Before I erase it all.

This aurora fall, there was no carving, no meal. Just a half-folded parchment lark and a strange rusted key.

I folded the final activation line, and the lark took flight, soaring down the stairs that led to Slátra’s hutch, then taking to the back where it flapped down a shadowed tunnel I hadn’t noticed before. I followed it for a long way, the key opening a different door that shot out on the pebbled shore that cradles the glistening turquoise Loff that was ruffled by an approaching storm.

That poor lark … It was getting too soggy, struggling to maintain flight, so I cupped it in my hands, cradling the frantic thing like a caged sowmoth.

I tried to discern its desired direction based on the way it nudged against my fingers—weaving a crooked, confusing path through the jungle.

I began to get nervous, wondering if it was an ambush. If someone wanted to slaughter me to steal the Aether Stone, thinking it some priceless treasure and not the soul-sapping curse it is. But then I came to a dwelling carved into the cliff. A home so hidden away from the world that I suspect it would be impossible for anyone else to find.

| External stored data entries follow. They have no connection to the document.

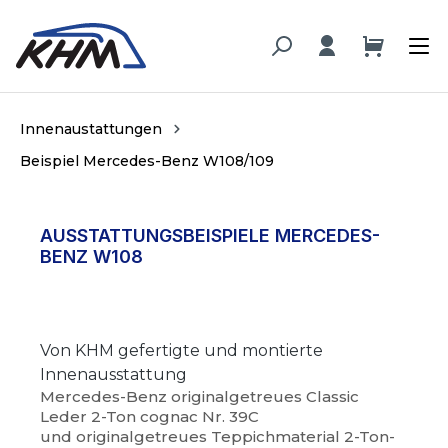
alt springen
Innenaustattungen
Beispiel Mercedes-Benz W108/109
AUSSTATTUNGSBEISPIELE MERCEDES-
BENZ W108
Von KHM gefertigte und montierte
Innenausstattung
Mercedes-Benz originalgetreues Classic
Leder 2-Ton cognac Nr. 39C
und originalgetreues Teppichmaterial 2-Ton-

Kaan was inside, sitting at a stone table he’d set for us, the air flush with the smell of colk and canit root stew.

He told me this place was his gift to me but that he didn’t have to come with it. That one word from me and he’d step out into the jungle and never return.

I was upon him before the sentence fully left his lips.

He’s fire and brimstone. I’m shattered ice. Our collision is steam and destruction, destined to dissipate, but I’ll gladly burn beneath him until the world comes crumbling down.

There’s a familiar male leaning against the stone wall with his back to me, a blaze of rebellious locks dashed around his shoulders.

“You look like you were dragged backward through a bush,” I say, striding toward Pyrok, the gifted mask upon my face like an elegant shield.

He spins, flashing me a teeth-glinting smile. “All part of my charm. Females love it. They tug on it like reins.”

“This one won’t be.”

His eyes widen. “Fucking hope not. I quite like my head. And my cock. And living.”

Clearing my throat, I pretend I don’t know exactly what he means, taking in the red leather tunic cut to emphasize his broad chest. The top half of his face is hidden behind a mask fashioned from the orange and red down feathers of a Moltenmaw, and he’s even replaced his piercings with ruddy ones to match. “So. Guessing you’re my escort?”

“Strictly platonic.”

“If you had more platonic relationships, perhaps your hair wouldn’t look like a bird’s nest.”

He smiles, digging his fingers into a small sack of something lumped in his hand. “Nice to see the hushling didn’t suck out your brain through your nostrils.”

“Shocking, I know.” I pause before the wall and set my slippers on the ground so I can readjust the material draped across my bust, making sure it’s keeping me well contained. “Who finger painted the warnings on the wall?”